One of the highest tides of the year brought out plenty of spectators to Long Wharf in Boston, but it also brought out concern among those who worry it could frequent problem in the future.
King tide occurs when the sun, moon and earth align. Gravity increases when the earth and moon are closest together, which helps increase the tide.
On Tuesday in Boston, the tide was roughly two feet higher than normal. King tide flooded streets near Long Wharf and left puddles along the Fort Point Channel.
While some were busy taking it in or dipping their toes in, others were surveying which parts of Boston flood first.
"What we're seeing here is what normal high tide is going to look like around or after mid-century," Julie Wormser of Boston Harbor Now said.
Wormser said with the sea level rising each year, it will not take a King tide to flood streets in the future. She predicts it will happen a lot more often and so do several waterfront business owners.
"In the future, we are quite certain there will be regular water days just as there are snow days in Boston because some streets will just not be passable," Ellen Watts said.
It is why they say the infrastructure needs to start changing before the rare spectacle becomes a constant headache.
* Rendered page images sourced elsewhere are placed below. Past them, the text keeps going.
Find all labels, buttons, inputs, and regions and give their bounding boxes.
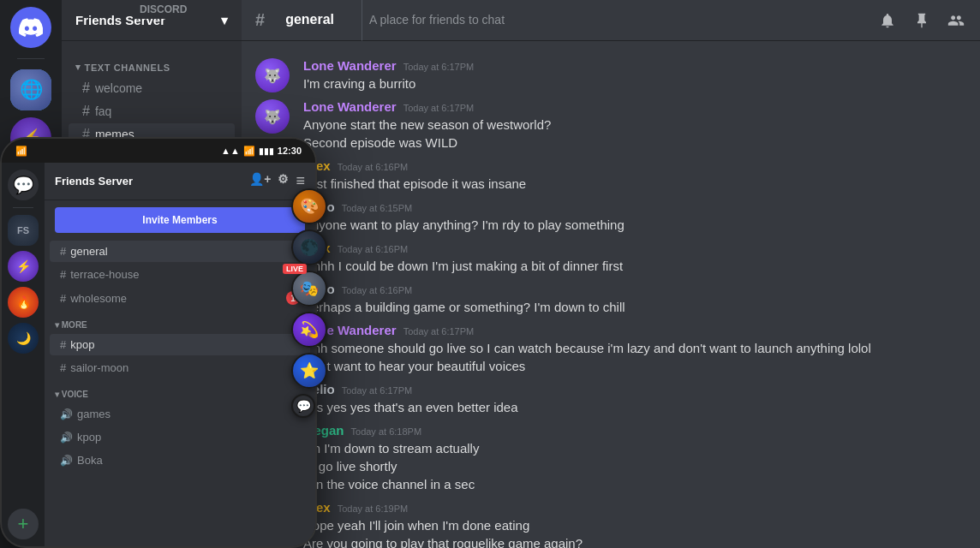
message-content: Alex Today at 6:16PM Ohhh I could be dow…: [303, 241, 966, 275]
channel-faq[interactable]: # faq: [69, 100, 235, 122]
username: Lone Wanderer: [303, 58, 397, 73]
server-icon-1[interactable]: 🌐: [10, 69, 51, 110]
hash-icon: #: [60, 361, 66, 374]
phone-voice-boka[interactable]: 🔊 Boka: [50, 450, 310, 471]
discord-home-button[interactable]: [10, 7, 51, 48]
phone-voice-games[interactable]: 🔊 games: [50, 403, 310, 425]
chat-channel-name: general: [272, 0, 348, 41]
timestamp: Today at 6:15PM: [342, 203, 413, 213]
phone-hamburger-icon[interactable]: ≡: [296, 172, 305, 190]
phone-server-icon-3[interactable]: 🔥: [8, 287, 39, 318]
pin-icon[interactable]: [911, 10, 932, 31]
username: Lone Wanderer: [303, 99, 397, 114]
channel-label: Boka: [77, 454, 103, 467]
battery-icon: ▮▮▮: [259, 146, 274, 156]
voice-category-label: VOICE: [62, 390, 88, 399]
message-text: Ohhh I could be down I'm just making a b…: [303, 257, 966, 275]
message-row: 🦊 Alex Today at 6:19PM Dope yeah I'll jo…: [242, 497, 980, 548]
phone-channel-sailor-moon[interactable]: # sailor-moon: [50, 357, 310, 378]
phone-messages-icon[interactable]: 💬: [8, 170, 39, 200]
timestamp: Today at 6:17PM: [403, 103, 475, 113]
phone-invite-button[interactable]: Invite Members: [55, 207, 305, 233]
message-content: Lone Wanderer Today at 6:17PM I'm cravin…: [303, 58, 966, 92]
hash-icon: #: [60, 245, 66, 258]
members-icon[interactable]: [946, 10, 966, 31]
phone-add-server-button[interactable]: +: [8, 509, 39, 539]
message-header: Helio Today at 6:17PM: [303, 382, 966, 396]
phone-channel-terrace-house[interactable]: # terrace-house: [50, 264, 310, 285]
phone-channel-kpop[interactable]: # kpop: [50, 334, 310, 355]
chat-channel-description: A place for friends to chat: [362, 0, 518, 41]
hash-icon: #: [60, 268, 66, 281]
message-text: Just finished that episode it was insane: [303, 175, 966, 193]
channel-name-label: welcome: [95, 81, 142, 95]
message-text-3: join the voice channel in a sec: [303, 475, 966, 493]
message-row: 😊 Helio Today at 6:17PM yes yes yes that…: [242, 378, 980, 420]
channel-label: sailor-moon: [70, 361, 128, 374]
message-header: Megan Today at 6:18PM: [303, 423, 966, 438]
phone-server-icon-4[interactable]: 🌙: [8, 323, 39, 354]
message-content: Alex Today at 6:19PM Dope yeah I'll join…: [303, 500, 966, 548]
hash-icon: #: [60, 338, 66, 351]
discord-logo-desktop-top: DISCORD: [133, 0, 194, 19]
main-chat-area: # general A place for friends to chat 🐺: [242, 0, 980, 548]
phone-voice-category[interactable]: ▾ VOICE: [45, 379, 315, 402]
message-text-2: Second episode was WILD: [303, 134, 966, 152]
message-content: Helio Today at 6:15PM Anyone want to pla…: [303, 200, 966, 234]
wifi-icon: ▲▲: [221, 146, 240, 156]
phone-floating-avatars: 🎨 🌑 🎭 LIVE 💫 ⭐ 💬: [291, 188, 327, 418]
channel-name-label: faq: [95, 104, 111, 118]
message-text: Ohh someone should go live so I can watc…: [303, 339, 966, 357]
phone-server-icon-friends[interactable]: FS: [8, 215, 39, 246]
timestamp: Today at 6:17PM: [403, 326, 475, 337]
chat-header: # general A place for friends to chat: [242, 0, 980, 41]
avatar: 🐺: [255, 58, 290, 92]
phone-voice-kpop[interactable]: 🔊 kpop: [50, 426, 310, 448]
channel-label: general: [70, 245, 107, 258]
server-dropdown-icon: ▾: [221, 13, 228, 28]
message-header: Lone Wanderer Today at 6:17PM: [303, 58, 966, 73]
message-text: Anyone start the new season of westworld…: [303, 116, 966, 134]
message-row: 😊 Helio Today at 6:16PM Perhaps a buildi…: [242, 278, 980, 319]
timestamp: Today at 6:16PM: [338, 244, 409, 254]
message-row: 🐺 Lone Wanderer Today at 6:17PM Anyone s…: [242, 96, 980, 155]
phone-channel-wholesome[interactable]: # wholesome 1: [50, 287, 310, 309]
bell-icon[interactable]: [877, 10, 898, 31]
phone-channel-general[interactable]: # general: [50, 241, 310, 262]
message-text-2: Are you going to play that roguelike gam…: [303, 534, 966, 548]
message-content: Lone Wanderer Today at 6:17PM Ohh someon…: [303, 323, 966, 375]
speaker-icon: 🔊: [60, 432, 73, 444]
text-channels-category[interactable]: ▾ TEXT CHANNELS: [62, 48, 242, 76]
message-content: Alex Today at 6:16PM Just finished that …: [303, 158, 966, 193]
floating-avatar-4: 💫: [291, 312, 327, 348]
phone-server-icon-2[interactable]: ⚡: [8, 251, 39, 282]
floating-avatar-3: 🎭: [291, 271, 327, 307]
channel-label: games: [77, 408, 111, 420]
phone-more-category[interactable]: ▾ MORE: [45, 310, 315, 333]
hash-icon: #: [60, 292, 66, 305]
floating-chat-icon: 💬: [291, 394, 315, 418]
live-badge: LIVE: [283, 264, 307, 274]
message-row: 🎭 Megan Today at 6:18PM Oh I'm down to s…: [242, 420, 980, 497]
message-header: Alex Today at 6:16PM: [303, 158, 966, 173]
message-row: 😊 Helio Today at 6:15PM Anyone want to p…: [242, 196, 980, 237]
message-content: Megan Today at 6:18PM Oh I'm down to str…: [303, 423, 966, 493]
timestamp: Today at 6:18PM: [351, 426, 422, 437]
message-text: I'm craving a burrito: [303, 74, 966, 92]
floating-avatar-1: 🎨: [291, 188, 327, 224]
phone-settings-icon[interactable]: ⚙: [278, 172, 289, 190]
phone-device: 📶 ▲▲ 📶 ▮▮▮ 12:30 💬 FS ⚡ 🔥 🌙 + Friends: [0, 137, 317, 548]
message-content: Helio Today at 6:17PM yes yes yes that's…: [303, 382, 966, 416]
phone-server-name: Friends Server: [55, 175, 133, 188]
phone-status-bar: 📶 ▲▲ 📶 ▮▮▮ 12:30: [2, 139, 315, 163]
message-text: Anyone want to play anything? I'm rdy to…: [303, 216, 966, 234]
phone-server-icons: 💬 FS ⚡ 🔥 🌙 +: [2, 163, 45, 546]
phone-header-icons: 👤+ ⚙ ≡: [249, 172, 305, 190]
message-text: Oh I'm down to stream actually: [303, 439, 966, 457]
channel-hash-header: #: [255, 10, 265, 30]
phone-server-header: Friends Server 👤+ ⚙ ≡: [45, 163, 315, 200]
phone-add-member-icon[interactable]: 👤+: [249, 172, 271, 190]
message-header: Lone Wanderer Today at 6:17PM: [303, 99, 966, 114]
floating-avatar-live-container: 🎭 LIVE: [291, 271, 327, 307]
channel-welcome[interactable]: # welcome: [69, 77, 235, 99]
"Chart House, Back Bay, the Innovation District, all of it is going to be underwater a few times of month if we don't take action," Daniel Benstein said.
The moon is expected to be even closer to the earth in November, when the highest tide of the year is expected to occur.
Waterfront business owners are hoping that does not coincide with a nor'easter because storm surges coupled with a King tide can be extremely damaging and dangerous.